Project Motivation
This project was created as part of CSE 530: Computer Architecture at Pennsylvania State University. The goal was to:
- Learn gem5: Understand how to use a production-grade architecture simulator
- Design empirical experiments: Learn to structure a rigorous, reproducible evaluation
- Understand trade-offs: Quantify the impact of CPU complexity, clock frequency, and memory bandwidth on application performance
- Practice measurement: Extract meaningful metrics from architectural simulation and present findings clearly
The Quicksort algorithm was chosen because it:
- Is a well-known, classic algorithm with predictable characteristics
- Has moderate working-set size (80,000 integers ≈ 320 KB)
- Exhibits both CPU-intensive and memory-bound phases
- Allows controlled repeated execution (100 runs) for statistical stability
Background Concepts
What is gem5?
gem5 is an open-source, modular architectural simulator developed and maintained by computer architecture researchers and industry practitioners. It allows detailed cycle-level simulation of modern processors without building physical hardware.
Why Use a Simulator?
| Aspect | Real Hardware | Simulation |
|---|---|---|
| Cost | Expensive (millions $) | Free (open-source) |
| Development Time | Years | Hours to weeks |
| Observability | Limited | Complete (every cycle, cache hit/miss) |
| Flexibility | Fixed | Easily modify CPU, caches, memory |
| Risk | High (tapeout bets billions) | Low (experimental) |
CPU Models Tested
X86TimingSimpleCPU
A simple in-order processor with realistic timing approximations:
- Functional in-order execution
- Single-cycle base latency for most ops
- Approximate memory latency
- Lower simulation overhead
X86MinorCPU
A detailed in-order processor with explicit pipeline stages:
- Explicit pipeline stages (5+ stages)
- Separate fetch, execute, and memory units
- Models structural hazards and pipeline stalls
- Cycle-accurate timing
Memory Hierarchies
Modern systems use multi-level caches to bridge the speed gap between CPU and main memory.
Cache Configuration
- L1 I/D Cache: 32 KB each (instruction and data)

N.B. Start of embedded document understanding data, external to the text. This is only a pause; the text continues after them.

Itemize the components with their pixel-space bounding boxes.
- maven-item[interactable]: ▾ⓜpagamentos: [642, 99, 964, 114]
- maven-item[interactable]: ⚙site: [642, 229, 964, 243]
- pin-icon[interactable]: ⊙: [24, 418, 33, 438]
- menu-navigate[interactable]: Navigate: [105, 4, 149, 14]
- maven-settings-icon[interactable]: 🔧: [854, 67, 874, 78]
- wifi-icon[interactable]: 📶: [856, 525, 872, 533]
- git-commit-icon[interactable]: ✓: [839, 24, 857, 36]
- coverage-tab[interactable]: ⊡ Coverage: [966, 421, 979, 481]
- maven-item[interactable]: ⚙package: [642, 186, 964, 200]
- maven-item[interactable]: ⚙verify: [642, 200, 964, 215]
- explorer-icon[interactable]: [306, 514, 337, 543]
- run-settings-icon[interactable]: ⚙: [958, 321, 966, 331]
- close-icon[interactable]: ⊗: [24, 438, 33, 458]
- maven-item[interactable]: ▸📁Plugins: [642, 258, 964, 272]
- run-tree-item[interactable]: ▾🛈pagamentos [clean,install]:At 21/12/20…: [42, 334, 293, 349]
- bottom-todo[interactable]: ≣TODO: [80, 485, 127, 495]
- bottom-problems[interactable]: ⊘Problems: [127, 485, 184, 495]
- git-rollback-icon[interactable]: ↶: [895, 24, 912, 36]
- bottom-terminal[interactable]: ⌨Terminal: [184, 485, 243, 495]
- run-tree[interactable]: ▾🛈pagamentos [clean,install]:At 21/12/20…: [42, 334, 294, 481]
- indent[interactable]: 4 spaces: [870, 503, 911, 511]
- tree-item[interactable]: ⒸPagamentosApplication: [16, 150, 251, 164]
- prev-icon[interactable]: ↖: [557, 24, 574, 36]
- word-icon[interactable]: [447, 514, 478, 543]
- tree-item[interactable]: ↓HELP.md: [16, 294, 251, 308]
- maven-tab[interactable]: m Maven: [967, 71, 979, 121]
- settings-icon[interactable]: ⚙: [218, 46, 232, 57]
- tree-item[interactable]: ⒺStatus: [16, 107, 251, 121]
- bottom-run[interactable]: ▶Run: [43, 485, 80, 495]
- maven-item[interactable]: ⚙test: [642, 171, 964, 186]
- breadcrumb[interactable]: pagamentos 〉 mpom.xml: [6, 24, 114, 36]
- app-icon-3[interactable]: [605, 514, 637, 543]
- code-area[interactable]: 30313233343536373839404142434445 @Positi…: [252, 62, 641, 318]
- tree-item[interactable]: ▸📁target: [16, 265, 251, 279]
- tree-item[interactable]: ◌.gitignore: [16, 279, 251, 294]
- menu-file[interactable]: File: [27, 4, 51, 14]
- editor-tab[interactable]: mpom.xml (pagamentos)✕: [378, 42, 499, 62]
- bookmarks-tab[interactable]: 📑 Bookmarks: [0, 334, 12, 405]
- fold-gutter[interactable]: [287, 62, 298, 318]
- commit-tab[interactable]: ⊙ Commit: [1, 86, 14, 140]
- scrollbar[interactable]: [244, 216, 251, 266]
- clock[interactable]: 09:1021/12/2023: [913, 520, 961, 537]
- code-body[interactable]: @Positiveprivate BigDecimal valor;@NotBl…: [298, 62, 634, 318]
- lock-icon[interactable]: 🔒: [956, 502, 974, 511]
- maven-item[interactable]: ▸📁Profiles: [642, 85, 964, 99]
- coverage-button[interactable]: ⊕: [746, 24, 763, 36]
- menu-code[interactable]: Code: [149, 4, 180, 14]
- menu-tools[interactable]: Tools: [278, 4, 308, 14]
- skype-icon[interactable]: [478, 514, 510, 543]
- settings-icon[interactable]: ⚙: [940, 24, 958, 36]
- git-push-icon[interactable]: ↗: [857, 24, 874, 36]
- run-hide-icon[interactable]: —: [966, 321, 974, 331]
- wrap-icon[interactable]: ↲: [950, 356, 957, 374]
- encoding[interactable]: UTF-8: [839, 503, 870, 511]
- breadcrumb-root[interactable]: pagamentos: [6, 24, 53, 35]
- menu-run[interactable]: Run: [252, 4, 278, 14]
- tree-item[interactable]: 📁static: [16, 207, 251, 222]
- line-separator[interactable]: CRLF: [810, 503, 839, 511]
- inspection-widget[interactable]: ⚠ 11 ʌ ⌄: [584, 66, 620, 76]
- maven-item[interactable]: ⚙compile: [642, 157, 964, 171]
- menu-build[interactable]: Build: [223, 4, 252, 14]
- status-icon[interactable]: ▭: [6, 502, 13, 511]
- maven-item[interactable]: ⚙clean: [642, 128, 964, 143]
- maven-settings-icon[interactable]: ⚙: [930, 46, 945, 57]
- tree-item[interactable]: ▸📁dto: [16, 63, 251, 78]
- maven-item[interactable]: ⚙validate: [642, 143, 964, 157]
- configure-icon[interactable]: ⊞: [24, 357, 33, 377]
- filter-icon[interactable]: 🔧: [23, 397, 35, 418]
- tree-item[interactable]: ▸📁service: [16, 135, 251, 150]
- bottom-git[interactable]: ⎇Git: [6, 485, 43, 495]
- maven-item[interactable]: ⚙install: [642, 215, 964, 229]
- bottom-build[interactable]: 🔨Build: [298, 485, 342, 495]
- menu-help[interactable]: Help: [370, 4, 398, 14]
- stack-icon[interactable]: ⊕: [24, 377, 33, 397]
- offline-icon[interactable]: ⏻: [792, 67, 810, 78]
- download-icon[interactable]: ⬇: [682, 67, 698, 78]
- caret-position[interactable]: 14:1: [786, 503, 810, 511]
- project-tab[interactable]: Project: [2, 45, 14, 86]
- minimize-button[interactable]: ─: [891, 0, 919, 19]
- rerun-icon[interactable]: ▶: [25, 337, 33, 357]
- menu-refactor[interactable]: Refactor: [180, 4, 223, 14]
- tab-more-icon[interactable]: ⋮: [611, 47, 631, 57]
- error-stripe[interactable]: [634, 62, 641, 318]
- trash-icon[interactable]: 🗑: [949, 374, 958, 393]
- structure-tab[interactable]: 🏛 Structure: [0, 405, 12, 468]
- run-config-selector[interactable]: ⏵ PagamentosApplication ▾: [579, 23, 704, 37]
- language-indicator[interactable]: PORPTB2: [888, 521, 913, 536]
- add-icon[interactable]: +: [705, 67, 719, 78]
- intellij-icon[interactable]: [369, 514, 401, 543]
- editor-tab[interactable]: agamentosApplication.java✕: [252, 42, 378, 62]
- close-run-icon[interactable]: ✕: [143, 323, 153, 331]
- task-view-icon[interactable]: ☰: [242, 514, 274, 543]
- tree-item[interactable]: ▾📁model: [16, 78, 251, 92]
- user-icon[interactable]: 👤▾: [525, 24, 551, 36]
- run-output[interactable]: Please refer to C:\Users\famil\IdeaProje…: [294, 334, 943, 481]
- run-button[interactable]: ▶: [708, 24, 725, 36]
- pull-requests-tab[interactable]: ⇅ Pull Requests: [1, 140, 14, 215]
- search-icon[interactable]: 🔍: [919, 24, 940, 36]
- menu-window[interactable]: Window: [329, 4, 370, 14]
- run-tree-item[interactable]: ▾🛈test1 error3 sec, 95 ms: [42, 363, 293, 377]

- L2 Cache: 256 KB, shared
- Memory Bandwidth: Varies by DRAM type
DRAM Types Tested
| Memory Type | Frequency | Bandwidth | Use Case |
|---|---|---|---|
| DDR3_1600_8x8 | 1600 MHz | ~25.6 GB/s | Standard server/consumer |
| DDR3_2133_8x8 | 2133 MHz | ~34.1 GB/s | High-performance systems |
| LPDDR2_S4_1066_1x32 | 1066 MHz | ~17.1 GB/s | Mobile/embedded systems |
Experimental Design
Research Questions
This project answers:
- How does clock frequency affect performance? Does doubling the clock speed yield 2× speedup?

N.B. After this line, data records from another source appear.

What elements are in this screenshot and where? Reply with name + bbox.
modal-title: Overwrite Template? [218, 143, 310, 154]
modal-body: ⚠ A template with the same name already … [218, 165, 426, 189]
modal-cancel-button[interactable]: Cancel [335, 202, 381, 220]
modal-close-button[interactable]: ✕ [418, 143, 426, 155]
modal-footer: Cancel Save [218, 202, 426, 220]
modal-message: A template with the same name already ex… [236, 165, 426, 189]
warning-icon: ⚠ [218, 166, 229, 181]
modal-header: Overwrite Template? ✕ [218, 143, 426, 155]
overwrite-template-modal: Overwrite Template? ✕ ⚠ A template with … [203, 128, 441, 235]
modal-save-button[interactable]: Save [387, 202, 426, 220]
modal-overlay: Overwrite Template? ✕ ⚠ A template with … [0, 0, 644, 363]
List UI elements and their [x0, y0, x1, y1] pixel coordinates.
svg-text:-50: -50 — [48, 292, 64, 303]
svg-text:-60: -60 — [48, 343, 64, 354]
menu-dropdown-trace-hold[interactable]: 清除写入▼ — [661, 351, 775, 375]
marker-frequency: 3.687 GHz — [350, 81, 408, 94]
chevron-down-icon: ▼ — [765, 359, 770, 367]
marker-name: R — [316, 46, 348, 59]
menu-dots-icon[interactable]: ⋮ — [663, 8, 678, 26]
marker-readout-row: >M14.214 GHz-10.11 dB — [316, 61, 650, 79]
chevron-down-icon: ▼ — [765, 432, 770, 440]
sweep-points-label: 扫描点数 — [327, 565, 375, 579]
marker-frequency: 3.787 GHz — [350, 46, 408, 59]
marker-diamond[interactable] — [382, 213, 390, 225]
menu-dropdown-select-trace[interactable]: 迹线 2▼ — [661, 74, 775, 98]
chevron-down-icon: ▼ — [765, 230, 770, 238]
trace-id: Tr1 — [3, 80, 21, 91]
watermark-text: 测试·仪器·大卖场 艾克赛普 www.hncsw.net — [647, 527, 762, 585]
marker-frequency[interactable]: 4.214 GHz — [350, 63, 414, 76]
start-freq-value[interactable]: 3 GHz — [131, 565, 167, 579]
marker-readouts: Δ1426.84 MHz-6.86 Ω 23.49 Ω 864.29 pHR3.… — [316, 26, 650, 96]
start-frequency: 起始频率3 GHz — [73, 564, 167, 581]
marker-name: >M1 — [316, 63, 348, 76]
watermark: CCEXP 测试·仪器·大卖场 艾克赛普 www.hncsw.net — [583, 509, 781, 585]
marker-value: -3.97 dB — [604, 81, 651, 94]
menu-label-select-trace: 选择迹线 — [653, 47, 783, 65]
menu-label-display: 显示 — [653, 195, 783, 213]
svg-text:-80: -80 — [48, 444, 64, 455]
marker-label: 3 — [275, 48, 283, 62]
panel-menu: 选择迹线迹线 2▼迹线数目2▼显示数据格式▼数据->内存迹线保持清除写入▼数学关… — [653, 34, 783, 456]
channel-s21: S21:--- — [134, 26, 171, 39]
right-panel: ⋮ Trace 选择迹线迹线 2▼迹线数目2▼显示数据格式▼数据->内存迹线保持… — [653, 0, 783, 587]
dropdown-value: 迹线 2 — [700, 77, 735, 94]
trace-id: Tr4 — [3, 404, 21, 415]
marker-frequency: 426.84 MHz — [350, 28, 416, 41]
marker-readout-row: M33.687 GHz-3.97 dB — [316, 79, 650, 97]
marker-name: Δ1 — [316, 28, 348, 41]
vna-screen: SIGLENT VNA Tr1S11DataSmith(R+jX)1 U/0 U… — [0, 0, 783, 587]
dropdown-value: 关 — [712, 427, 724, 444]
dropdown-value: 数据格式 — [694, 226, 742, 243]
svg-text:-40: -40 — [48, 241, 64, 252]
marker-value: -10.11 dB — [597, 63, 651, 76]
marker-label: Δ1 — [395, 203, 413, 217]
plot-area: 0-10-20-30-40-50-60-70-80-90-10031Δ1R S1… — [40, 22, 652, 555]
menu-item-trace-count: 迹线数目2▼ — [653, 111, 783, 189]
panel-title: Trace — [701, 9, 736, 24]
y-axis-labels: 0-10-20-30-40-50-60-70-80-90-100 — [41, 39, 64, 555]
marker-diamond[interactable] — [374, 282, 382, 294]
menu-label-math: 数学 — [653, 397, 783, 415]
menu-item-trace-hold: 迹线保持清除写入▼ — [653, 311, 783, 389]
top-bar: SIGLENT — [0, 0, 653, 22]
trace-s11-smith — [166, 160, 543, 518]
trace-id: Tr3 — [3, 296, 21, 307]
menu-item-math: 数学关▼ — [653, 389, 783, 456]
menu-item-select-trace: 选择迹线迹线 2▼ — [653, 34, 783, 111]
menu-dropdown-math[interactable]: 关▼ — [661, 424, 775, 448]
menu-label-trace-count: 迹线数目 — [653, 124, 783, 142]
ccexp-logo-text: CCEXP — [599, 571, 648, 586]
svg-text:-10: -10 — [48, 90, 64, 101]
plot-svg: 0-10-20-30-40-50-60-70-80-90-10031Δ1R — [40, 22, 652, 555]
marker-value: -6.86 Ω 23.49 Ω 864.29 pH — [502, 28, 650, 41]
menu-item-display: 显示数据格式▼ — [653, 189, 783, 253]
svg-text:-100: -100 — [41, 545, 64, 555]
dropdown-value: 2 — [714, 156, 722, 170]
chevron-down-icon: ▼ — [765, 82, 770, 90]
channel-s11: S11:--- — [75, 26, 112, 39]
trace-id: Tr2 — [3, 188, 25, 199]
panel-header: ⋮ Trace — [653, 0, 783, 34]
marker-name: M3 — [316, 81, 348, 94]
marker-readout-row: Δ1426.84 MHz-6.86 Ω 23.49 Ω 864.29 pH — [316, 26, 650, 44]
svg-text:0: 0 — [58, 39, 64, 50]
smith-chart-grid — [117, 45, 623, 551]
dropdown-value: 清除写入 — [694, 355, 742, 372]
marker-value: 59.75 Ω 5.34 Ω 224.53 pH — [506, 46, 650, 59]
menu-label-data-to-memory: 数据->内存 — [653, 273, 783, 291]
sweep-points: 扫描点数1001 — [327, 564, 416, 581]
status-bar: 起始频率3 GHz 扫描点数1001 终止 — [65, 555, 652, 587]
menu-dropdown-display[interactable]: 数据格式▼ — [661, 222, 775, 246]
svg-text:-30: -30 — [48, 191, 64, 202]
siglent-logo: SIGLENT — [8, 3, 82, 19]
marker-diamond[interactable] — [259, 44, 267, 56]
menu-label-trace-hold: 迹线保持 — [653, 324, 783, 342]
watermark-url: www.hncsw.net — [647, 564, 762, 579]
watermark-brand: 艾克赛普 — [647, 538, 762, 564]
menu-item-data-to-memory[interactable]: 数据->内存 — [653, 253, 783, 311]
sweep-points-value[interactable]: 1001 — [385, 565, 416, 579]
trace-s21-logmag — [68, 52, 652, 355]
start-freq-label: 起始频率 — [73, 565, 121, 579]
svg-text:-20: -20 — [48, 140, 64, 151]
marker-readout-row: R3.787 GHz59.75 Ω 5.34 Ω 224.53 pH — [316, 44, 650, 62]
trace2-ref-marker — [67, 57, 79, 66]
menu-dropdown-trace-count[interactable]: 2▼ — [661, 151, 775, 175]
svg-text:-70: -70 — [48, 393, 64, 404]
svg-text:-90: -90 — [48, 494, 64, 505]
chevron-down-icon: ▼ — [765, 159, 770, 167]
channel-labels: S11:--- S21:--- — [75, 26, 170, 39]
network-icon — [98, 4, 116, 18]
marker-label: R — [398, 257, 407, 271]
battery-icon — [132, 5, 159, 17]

- How sensitive is Quicksort to memory bandwidth? Does a faster DRAM significantly reduce execution time?
- Does CPU pipeline complexity matter? How different are Minor vs. TimingSimple for this workload?
- Can we achieve linear scaling? Or do bottlenecks (cache misses, memory latency) prevent ideal speedup?
Experimental Matrix
Total Configurations: 2 CPUs × 6 Frequencies × 3 Memory Types = 36 simulation runs
| Dimension | Options | Count |
|---|---|---|
| CPU Model | X86TimingSimpleCPU, X86MinorCPU | 2 |
| Clock Speed | 1.0, 1.2, 1.4, 1.6, 1.8, 2.0 GHz | 6 |
| Memory Type | DDR3_1600_8x8, DDR3_2133_8x8, LPDDR2_S4_1066_1x32 | 3 |
Each point is a complete simulation run in gem5's SE mode, measuring a fixed workload (100 Quicksort iterations on 80,000 elements).
Implementation Details
Quicksort Workload
The benchmark uses a classic in-place Quicksort implementation:
void Quicksort(int a[], int l, int r) {
/* Partition around pivot a[(l+r)/2] */
int i = l, j = r;
int x = a[(l+r) / 2];
do {
while (a[i] < x) i++; /* Scan from left */
while (x < a[j]) j--; /* Scan from right */
if (i <= j) {
/* Swap */
int w = a[i];
a[i] = a[j];
a[j] = w;
i++; j--;
}
} while (i <= j);
/* Recurse on partitions */
if (l < j) Quicksort(a, l, j);
if (i < r) Quicksort(a, i, r);
}
Test Parameters
- Problem Size: 80,000 integers
- Data Size: 320 KB
- Iterations: 100 runs
- Total Comparisons: ~800 million
Algorithm Characteristics
- Time Complexity: O(n log n) average
- Space Complexity: O(log n) stack depth
- Memory Pattern: Random access
- Cache Behavior: Good temporal locality
Instrumentation with m5ops
The benchmark uses gem5 m5ops for precise measurement:
#ifdef FRMWRK
#include "gem5/m5ops.h"
int main(int argc, char *argv[]) {
m5_reset_stats(0, 0); /* Start counters */
for (int i = 0; i < 100; i++)
Quick(i); /* 100 iterations */
m5_dump_stats(0, 0); /* Dump counters */
}
#endif
Why Instrumentation?
Without m5_reset_stats/m5_dump_stats, statistics include memory initialization overhead, function call setup, and I/O operations.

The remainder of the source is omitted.